Em seguida, iniciei o estágio em uma escola3 estadual de Paulo Lopes, que é

freqüentada pelas crianças negras da Toca, fiquei quase dois anos na escola, com um trabalho que

envolvia intervenção e pesquisa4. Neste tempo de convivência em que pude interagir com

crianças, jovens e professores, as questões raciais foram as que mais me atravessavam. Eu não

poderia deixar de falar sobre elas, não poderia ser mais uma a produzir modos de invisibilidades,

a silenciar e acreditar que era “normal”, “natural”, a ter sentimentos e posturas cristalizados, era

necessário questionar, problematizar, dialogar com todos os sujeitos que compunham a teia

daquela escola. Meu interesse pelas crianças iniciou-se neste período do estágio e, ao me deparar

com as crianças negras da Toca, senti que era preciso ir muito mais além do que a simples

constatação, era preciso construir estratégias que tivessem como objetivo dar visibilidade à

temática racial.

Nosso trabalho na escola envolveu processos formativos com os educadores5 e oficinas

realizadas semanalmente com as crianças de 1ª a 4 série do ensino fundamental. Éramos um

grupo de quatro estagiários de Psicologia, três mulheres e um homem, sujeitos brancos,

universitários, deparando-nos com algo que nos desestabilizava: como trabalhar e discutir com

crianças e educadores a temática racial?
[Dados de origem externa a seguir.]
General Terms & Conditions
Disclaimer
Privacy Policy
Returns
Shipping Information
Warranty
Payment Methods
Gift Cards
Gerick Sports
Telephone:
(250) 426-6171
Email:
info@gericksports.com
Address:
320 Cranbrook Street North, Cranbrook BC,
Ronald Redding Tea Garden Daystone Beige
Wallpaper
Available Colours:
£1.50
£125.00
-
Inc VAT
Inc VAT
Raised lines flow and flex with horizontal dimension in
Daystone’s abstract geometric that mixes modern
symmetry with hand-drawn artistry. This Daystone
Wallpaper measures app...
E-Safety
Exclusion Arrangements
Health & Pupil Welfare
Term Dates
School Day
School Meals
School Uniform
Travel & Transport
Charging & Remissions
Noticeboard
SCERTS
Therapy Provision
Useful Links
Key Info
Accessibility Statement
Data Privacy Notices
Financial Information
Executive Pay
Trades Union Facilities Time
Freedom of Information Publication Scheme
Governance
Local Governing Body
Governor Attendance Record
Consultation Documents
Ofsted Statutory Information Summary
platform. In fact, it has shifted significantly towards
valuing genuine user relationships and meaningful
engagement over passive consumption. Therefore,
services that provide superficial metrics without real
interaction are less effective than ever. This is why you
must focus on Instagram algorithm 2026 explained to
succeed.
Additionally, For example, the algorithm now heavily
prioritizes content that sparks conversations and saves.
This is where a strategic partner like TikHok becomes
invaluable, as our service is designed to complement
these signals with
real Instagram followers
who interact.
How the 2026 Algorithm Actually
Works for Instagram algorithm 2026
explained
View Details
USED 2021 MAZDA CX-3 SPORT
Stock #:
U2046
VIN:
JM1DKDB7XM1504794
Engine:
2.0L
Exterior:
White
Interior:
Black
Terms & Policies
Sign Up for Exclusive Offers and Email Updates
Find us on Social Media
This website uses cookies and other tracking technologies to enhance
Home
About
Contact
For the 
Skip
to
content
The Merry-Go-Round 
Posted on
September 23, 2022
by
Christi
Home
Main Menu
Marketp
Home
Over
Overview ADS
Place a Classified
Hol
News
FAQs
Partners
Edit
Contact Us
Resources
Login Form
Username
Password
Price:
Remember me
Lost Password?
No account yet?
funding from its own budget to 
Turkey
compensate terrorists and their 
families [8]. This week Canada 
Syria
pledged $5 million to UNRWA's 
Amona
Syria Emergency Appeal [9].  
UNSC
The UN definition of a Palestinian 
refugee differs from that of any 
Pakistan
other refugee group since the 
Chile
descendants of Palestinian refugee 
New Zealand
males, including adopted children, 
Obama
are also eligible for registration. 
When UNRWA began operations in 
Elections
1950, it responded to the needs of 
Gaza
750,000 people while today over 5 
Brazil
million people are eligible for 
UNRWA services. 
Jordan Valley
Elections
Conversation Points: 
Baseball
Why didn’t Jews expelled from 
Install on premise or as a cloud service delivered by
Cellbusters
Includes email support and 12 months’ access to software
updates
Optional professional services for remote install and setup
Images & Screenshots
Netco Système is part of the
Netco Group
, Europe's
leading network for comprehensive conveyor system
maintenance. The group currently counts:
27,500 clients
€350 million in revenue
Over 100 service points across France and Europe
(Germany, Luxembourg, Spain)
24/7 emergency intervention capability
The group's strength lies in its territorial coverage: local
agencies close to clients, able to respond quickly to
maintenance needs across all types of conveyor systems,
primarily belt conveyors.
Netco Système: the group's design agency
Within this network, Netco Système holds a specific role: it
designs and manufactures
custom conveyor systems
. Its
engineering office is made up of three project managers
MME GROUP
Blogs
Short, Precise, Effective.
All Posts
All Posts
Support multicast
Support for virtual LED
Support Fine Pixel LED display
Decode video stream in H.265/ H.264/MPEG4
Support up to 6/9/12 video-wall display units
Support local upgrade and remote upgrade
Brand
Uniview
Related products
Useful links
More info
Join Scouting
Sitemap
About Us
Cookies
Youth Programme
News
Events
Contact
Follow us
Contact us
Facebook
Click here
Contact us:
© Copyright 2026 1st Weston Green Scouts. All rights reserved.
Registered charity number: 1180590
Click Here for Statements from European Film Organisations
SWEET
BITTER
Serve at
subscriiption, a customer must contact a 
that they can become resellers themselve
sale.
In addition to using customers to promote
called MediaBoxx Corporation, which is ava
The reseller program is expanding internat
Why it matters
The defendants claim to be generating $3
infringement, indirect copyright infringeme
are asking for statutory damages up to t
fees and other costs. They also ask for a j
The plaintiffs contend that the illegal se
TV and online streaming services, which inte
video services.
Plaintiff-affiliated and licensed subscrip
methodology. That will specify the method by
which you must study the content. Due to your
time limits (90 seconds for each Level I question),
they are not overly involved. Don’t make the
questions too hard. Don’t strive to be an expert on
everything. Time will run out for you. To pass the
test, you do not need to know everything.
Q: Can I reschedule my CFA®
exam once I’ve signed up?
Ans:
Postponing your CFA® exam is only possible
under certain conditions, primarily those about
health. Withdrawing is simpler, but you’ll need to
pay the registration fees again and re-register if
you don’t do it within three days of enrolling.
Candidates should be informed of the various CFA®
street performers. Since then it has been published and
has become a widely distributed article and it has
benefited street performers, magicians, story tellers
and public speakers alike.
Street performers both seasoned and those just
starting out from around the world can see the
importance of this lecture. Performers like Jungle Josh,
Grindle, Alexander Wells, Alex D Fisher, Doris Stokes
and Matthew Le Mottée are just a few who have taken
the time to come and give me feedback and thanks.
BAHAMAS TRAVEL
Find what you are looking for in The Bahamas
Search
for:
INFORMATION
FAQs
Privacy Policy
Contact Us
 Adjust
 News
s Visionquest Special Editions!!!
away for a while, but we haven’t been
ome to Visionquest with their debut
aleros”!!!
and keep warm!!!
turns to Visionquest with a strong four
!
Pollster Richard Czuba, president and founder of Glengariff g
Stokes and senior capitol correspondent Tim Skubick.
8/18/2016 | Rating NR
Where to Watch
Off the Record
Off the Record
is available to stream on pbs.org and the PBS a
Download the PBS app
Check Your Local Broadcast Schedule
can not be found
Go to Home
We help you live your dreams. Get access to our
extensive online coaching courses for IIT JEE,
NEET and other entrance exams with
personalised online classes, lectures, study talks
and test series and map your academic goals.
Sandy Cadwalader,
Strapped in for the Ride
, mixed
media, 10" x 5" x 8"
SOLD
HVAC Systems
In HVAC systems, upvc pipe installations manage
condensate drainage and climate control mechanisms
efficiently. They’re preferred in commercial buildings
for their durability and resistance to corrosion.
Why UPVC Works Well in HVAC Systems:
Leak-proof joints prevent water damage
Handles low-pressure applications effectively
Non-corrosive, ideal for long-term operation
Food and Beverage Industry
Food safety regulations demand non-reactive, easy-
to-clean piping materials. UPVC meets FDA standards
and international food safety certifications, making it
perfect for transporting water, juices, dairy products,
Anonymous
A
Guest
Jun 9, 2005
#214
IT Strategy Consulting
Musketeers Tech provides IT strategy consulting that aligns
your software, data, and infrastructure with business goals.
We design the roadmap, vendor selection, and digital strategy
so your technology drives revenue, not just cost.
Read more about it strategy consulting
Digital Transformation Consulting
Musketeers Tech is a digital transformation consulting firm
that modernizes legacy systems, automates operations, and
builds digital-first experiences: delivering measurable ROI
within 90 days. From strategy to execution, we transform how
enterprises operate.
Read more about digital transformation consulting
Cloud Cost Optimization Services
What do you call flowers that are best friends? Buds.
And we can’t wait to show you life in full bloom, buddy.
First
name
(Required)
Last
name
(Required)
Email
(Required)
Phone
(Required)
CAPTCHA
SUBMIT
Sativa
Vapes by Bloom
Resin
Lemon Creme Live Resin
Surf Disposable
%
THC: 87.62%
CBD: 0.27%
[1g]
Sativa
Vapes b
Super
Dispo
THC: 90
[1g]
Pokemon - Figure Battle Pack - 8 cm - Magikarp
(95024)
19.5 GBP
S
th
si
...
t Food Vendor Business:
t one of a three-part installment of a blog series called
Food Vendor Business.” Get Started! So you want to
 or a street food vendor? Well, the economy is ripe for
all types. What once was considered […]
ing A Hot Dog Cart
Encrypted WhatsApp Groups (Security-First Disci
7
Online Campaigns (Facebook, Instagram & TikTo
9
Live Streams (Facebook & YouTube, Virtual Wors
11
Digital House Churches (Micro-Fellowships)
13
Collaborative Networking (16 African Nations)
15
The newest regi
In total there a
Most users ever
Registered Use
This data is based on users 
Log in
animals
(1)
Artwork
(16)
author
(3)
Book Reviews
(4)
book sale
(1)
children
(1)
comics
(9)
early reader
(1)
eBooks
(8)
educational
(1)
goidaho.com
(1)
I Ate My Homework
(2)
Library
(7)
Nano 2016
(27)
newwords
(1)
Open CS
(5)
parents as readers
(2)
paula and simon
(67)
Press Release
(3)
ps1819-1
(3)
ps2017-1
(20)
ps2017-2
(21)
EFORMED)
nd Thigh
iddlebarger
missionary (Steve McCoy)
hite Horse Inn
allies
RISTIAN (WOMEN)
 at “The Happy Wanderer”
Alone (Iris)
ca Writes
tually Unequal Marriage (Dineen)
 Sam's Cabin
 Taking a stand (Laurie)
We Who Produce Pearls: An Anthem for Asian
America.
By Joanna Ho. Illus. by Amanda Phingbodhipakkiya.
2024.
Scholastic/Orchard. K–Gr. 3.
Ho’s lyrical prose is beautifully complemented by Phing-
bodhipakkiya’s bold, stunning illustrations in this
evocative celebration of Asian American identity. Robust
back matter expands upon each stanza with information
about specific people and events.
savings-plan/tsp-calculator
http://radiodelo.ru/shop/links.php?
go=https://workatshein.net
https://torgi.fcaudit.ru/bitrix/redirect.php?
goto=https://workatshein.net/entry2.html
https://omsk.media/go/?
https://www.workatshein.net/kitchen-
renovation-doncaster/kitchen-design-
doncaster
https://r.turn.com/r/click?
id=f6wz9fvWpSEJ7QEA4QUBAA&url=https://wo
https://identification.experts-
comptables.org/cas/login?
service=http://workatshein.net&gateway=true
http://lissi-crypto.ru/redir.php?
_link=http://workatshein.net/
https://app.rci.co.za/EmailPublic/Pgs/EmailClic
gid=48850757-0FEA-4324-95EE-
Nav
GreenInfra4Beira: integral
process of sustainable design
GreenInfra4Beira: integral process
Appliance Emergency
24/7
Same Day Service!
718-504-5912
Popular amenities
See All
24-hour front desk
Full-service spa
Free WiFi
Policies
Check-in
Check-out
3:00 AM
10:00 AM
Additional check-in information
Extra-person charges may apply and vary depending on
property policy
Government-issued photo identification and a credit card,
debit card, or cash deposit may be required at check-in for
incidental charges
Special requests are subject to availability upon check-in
Em que a Psicologia poderia nos auxiliar? Ou de que

maneira nossos conhecimentos até ali “acumulados” poderiam contribuir? Com que outras áreas

do conhecimento poderíamos dialogar? Estas e outras questões geradas no e pelo grupo foram me

mobilizando a aprofundar este tema e a buscar interlocutores para conversar. Ao longo do tempo,

fui percebendo que os principais interlocutores foram, sem dúvida, os sujeitos concretos que

constituíam aquele contexto, foram eles os que mais me ensinaram. Somente fazendo a relação

com as suas necessidades e especificidades foi possível sentir que os saberes que eu trazia, não só

2 No ano de 2002 finalizei meu trabalho de conclusão de curso, o título do trabalho é “Desigualdades étnicas e de gênero no mercado de trabalho na perspectiva das mulheres negras moradoras da comunidade de Santa Cruz do município de Paulo Lopes/SC. Pesquisei sobre a trajetória de trabalho de sete mulheres negras moradoras na comunidade, o que mostrou que a maioria exercia trabalhos domésticos, recebia baixos salários, possuía baixo nível de escolaridade e apontava ser a escola a principal responsável pelo sucesso de seus filhos e netos. Para essas mulheres, pela educação as crianças e jovens negros poderiam ser alguém na vida, ter um futuro e uma vida melhor. 3 O nome da escola não será apresentado neste trabalho por questões éticas, de sigilo aos participantes. 4 Este trabalho contou com a participação de Claudia Annies Lima, Rogério Machado Rosa, Janice Gonçalves, e no último semestre, com Sabrine Ciotta Pereira e Claudia Arruda, coordenado pela profª Patrícia de Moraes Lima, o trabalho na escola priorizou a pesquisa e intervenção. 5 Contamos com a colaboração dos materiais didáticos fornecidos pelo Núcleo de Estudos Negros (NEN).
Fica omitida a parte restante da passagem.